2. Le cadre luxembourgeois et ses évolutions récentes
Au Luxembourg, la réforme de la loi du 7 août 2023 sur les associations et fondations sans but lucratif a marqué une avancée notable en matière de gouvernance, introduisant de nouvelles obligations comptables et de publication pour les ASBL dépassant certains seuils de taille (article 20 et suivants).
Cette réforme a pour objectif de garantir une plus grande traçabilité des flux financiers, notamment dans les organisations bénéficiant de fonds publics ou exerçant une activité économique significative. Elle s’aligne partiellement sur les recommandations du Groupe d’action financière (GAFI) en matière de lutte contre le blanchiment de capitaux dans le secteur non lucratif.
Dans ce contexte, les observations sur le terrain soulignent une diversité importante dans la gestion financière des ASBL. L’examen des comptes publiés au Registre de Commerce et des Sociétés révèle que plusieurs associations ne déposent pas systématiquement leurs comptes annuels, bien que cette formalité soit requise. Cette situation peut s’expliquer par un ensemble de facteurs, allant du manque de formation ou de ressources internes à des pratiques moins transparentes.
Dans le paysage associatif et entrepreneurial luxembourgeois, il existe des défis structurels importants concernant la gestion financière et comptable. Si la majorité des acteurs s’efforce de respecter leurs engagements, il demeure que certains cas de pratiques problématiques, parfois conduisant à des dysfonctionnements sérieux, ne peuvent être ignorés. Ces situations, qui peuvent aller jusqu’à des dérives ou des fraudes, affectent la confiance globale dans le secteur et rappellent la nécessité d’une vigilance accrue et d’un accompagnement renforcé. Sans pointer spécifiquement des acteurs, il est important de reconnaître cette réalité complexe afin d’encourager une meilleure gouvernance, un engagement responsable, et préserver la confiance dans le secteur
3. Transparence, gouvernance et pérennité : un triptyque indissociable
De nombreuses recherches démontrent que la transparence financière contribue à améliorer la gouvernance interne des organisations en instaurant des mécanismes de contrôle, de reporting et de suivi plus rigoureux.

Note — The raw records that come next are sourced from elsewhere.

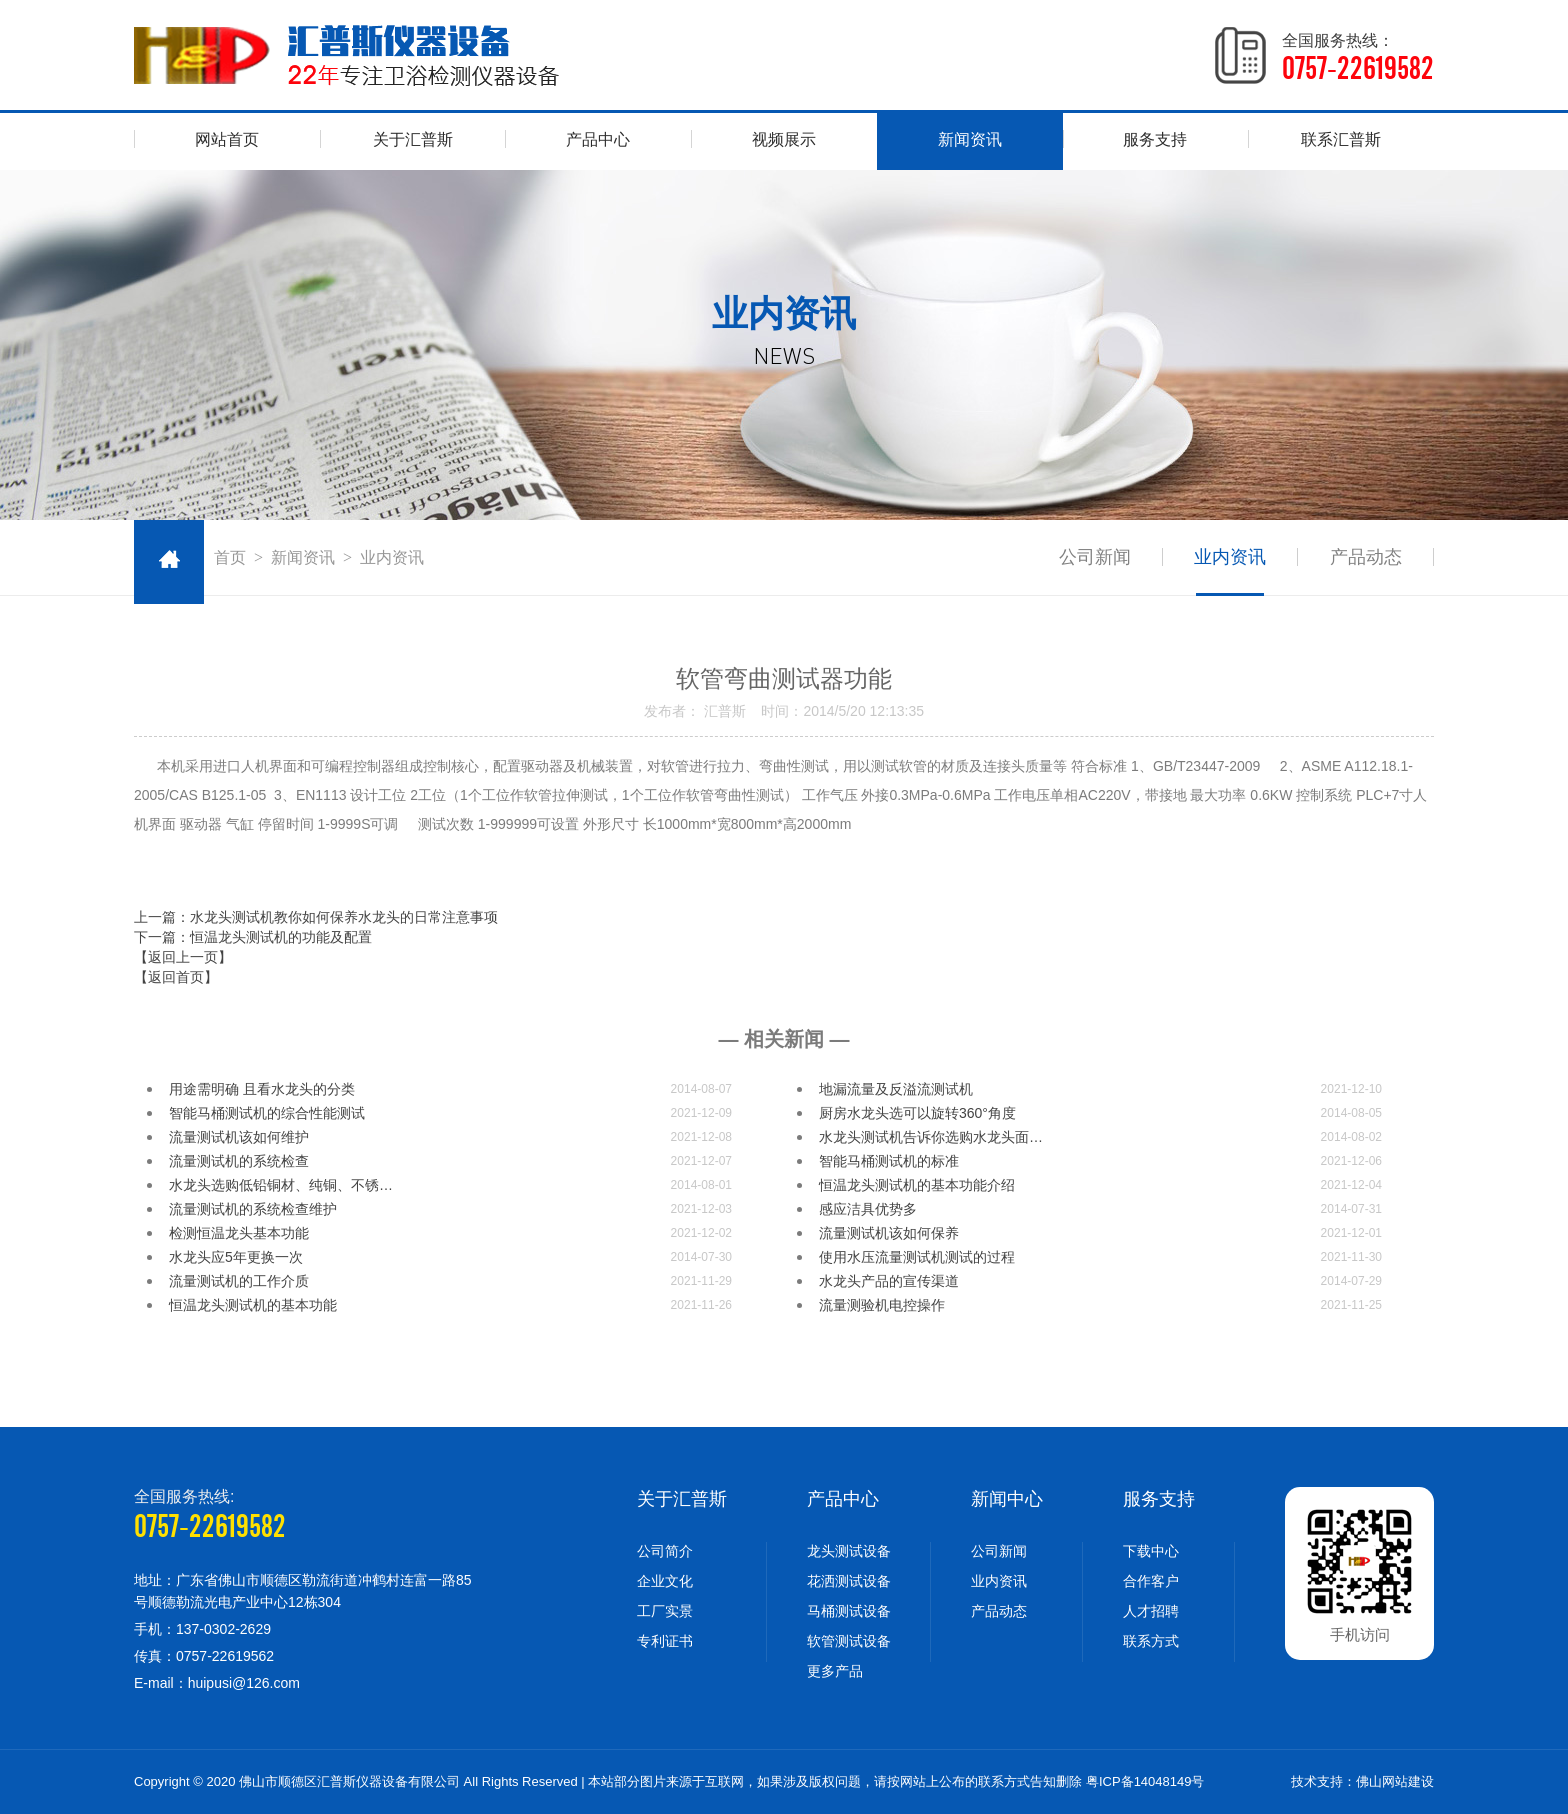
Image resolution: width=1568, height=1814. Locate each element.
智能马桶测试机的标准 (889, 1161)
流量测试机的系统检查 (239, 1161)
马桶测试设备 (849, 1611)
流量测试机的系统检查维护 (253, 1209)
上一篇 (316, 917)
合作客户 (1151, 1581)
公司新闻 (1094, 557)
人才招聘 (1151, 1611)
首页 (230, 557)
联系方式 (1151, 1641)
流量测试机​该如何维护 (239, 1137)
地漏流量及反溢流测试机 (896, 1089)
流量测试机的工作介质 (239, 1281)
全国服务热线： (1358, 58)
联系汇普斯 (1341, 139)
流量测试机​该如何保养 (889, 1233)
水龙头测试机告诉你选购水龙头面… (931, 1137)
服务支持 (1155, 139)
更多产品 (835, 1671)
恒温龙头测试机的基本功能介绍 (917, 1185)
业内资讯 (1230, 557)
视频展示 (784, 139)
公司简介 (665, 1551)
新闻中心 (1007, 1499)
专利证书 (665, 1641)
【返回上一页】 (183, 957)
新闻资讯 (970, 139)
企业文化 (665, 1581)
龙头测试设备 (849, 1551)
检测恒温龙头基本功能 (239, 1233)
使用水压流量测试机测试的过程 (917, 1257)
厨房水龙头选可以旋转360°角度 (917, 1113)
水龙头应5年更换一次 (236, 1257)
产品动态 (1366, 557)
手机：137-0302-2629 (202, 1629)
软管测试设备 (849, 1641)
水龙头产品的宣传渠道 (889, 1281)
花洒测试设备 (849, 1581)
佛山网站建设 (1395, 1781)
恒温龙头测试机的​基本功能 (253, 1305)
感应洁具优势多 (868, 1209)
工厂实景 (665, 1611)
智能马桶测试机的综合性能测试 (267, 1113)
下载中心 (1151, 1551)
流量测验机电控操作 (882, 1305)
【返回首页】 (176, 977)
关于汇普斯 (413, 139)
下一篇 (253, 937)
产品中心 (598, 139)
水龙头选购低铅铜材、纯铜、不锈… (281, 1185)
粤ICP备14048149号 (1145, 1781)
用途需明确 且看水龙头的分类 (262, 1089)
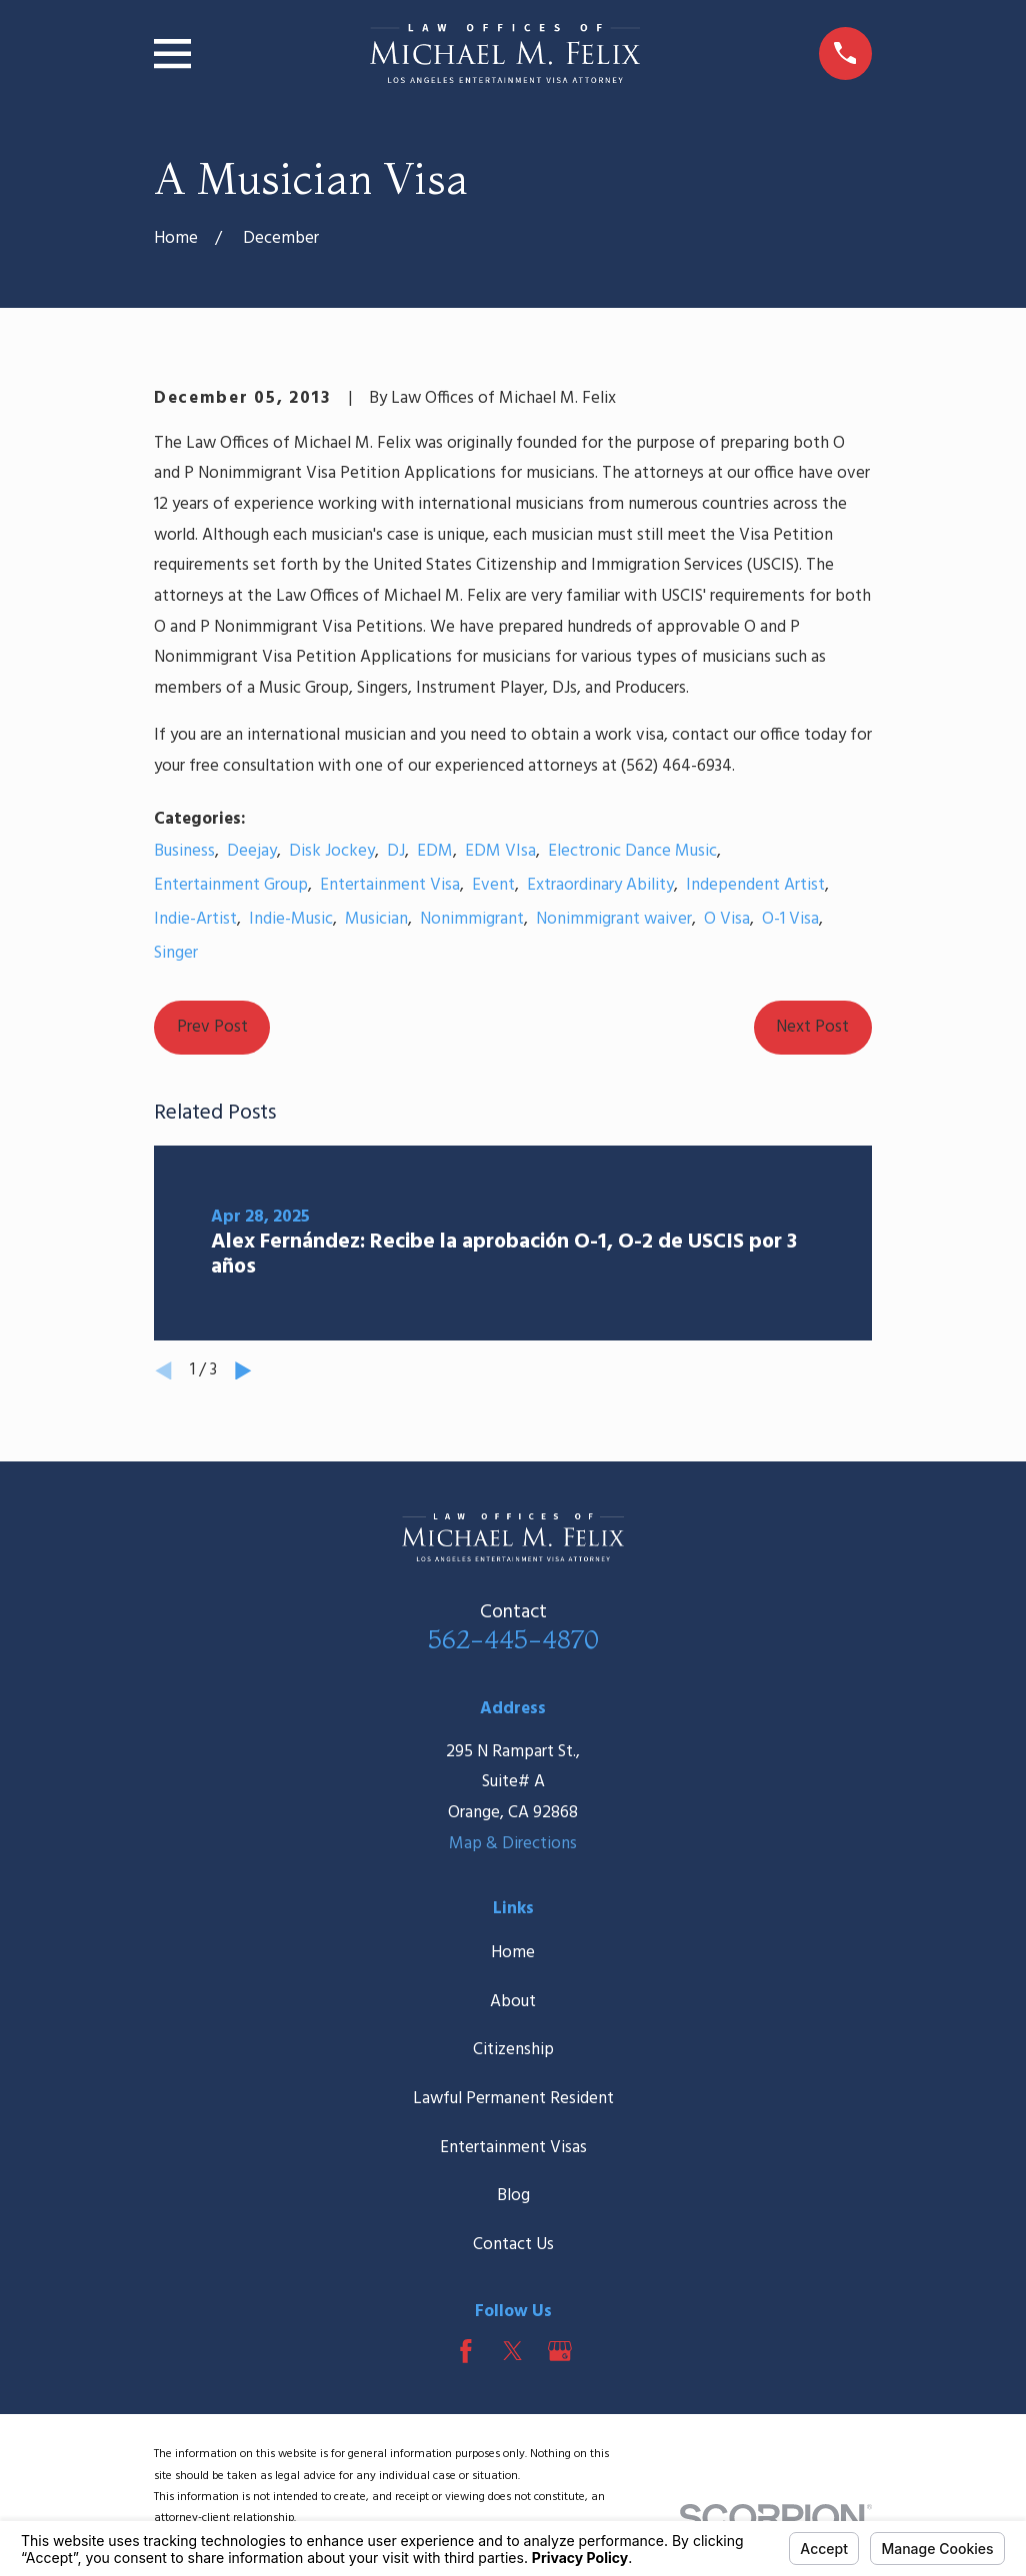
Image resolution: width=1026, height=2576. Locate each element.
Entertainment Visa (390, 885)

Dans une étude comparative, Cordery & Sim (2018) montrent que les organisations transparentes obtiennent un niveau de confiance plus élevé de la part des financeurs publics et privés, ce qui favorise leur accès au financement à long terme. La confiance est ici définie comme une anticipation positive des comportements futurs, fondée sur la réputation de rigueur et d’intégrité.
La transparence a également un impact direct sur la performance. Selon une publication de Social Enterprise UK (2017), les entreprises sociales britanniques ayant mis en place un reporting régulier et public sur leurs résultats financiers et sociaux sont perçues comme plus fiables par leurs partenaires, ce qui augmente leur attractivité économique.
4. Vers une culture de la transparence intégrée
Instaurer une culture de la transparence ne se limite pas à répondre à des obligations réglementaires. Il s’agit d’un processus stratégique qui doit être intégré dans la vision et les pratiques quotidiennes de l’organisation.
Cela implique :
- Une comptabilité conforme aux normes en vigueur (PCN pour les ASBL luxembourgeoises) et actualisée.
- La publication régulière des rapports d’activités, et comptes annuels, à titre d’exemple.
- L’utilisation d’outils de reporting intégrant l’impact social, comme le Social Return on Investment (SROI).
- La formation continue des gestionnaires et bénévoles à la lecture des états financiers.
- La mise en place de mécanismes de contrôle interne indépendants (comité d’audit, etc.).
Ces éléments participent à renforcer non seulement la légitimité externe mais également l’efficacité opérationnelle interne.
Dans un monde où la méfiance institutionnelle est croissante, la transparence financière n’est plus un simple gage de bonne gestion : elle est devenue une condition indispensable à la survie et à la crédibilité des ASBL et entreprises sociales. Elle exige une approche proactive et intégrée, fondée sur une gouvernance rigoureuse, une formation adaptée, et une volonté constante d'amélioration.
EcoSolidaire Luxembourg s’engage à accompagner les acteurs de l’économie sociale dans cette démarche, en alliant expertise, formation et outils adaptés à leurs réalités.
Références
- Ebrahim, A. (2003). Accountability In Practice: Mechanisms for NGOs. World Development, 31(5), 813–829.
- Cordery, C. J., & Sim, D. (2018). Dominant stakeholders, activity and accountability discharge in the CSO sector. Financial Accountability & Management, 34(1), 77–96.
- European Commission. (2011). Social Business Initiative – Creating a favourable climate for social enterprises (COM(2011) 682 final).
- Social Enterprise UK. (2017). The Future of Business: State of Social Enterprise Survey 2017.
- Loi du 7 août 2023 portant organisation des ASBL et fondations au Luxembourg.
- Groupe d'action financière (GAFI). (2014). Best Practices: Combating the Abuse of Non-Profit Organisations.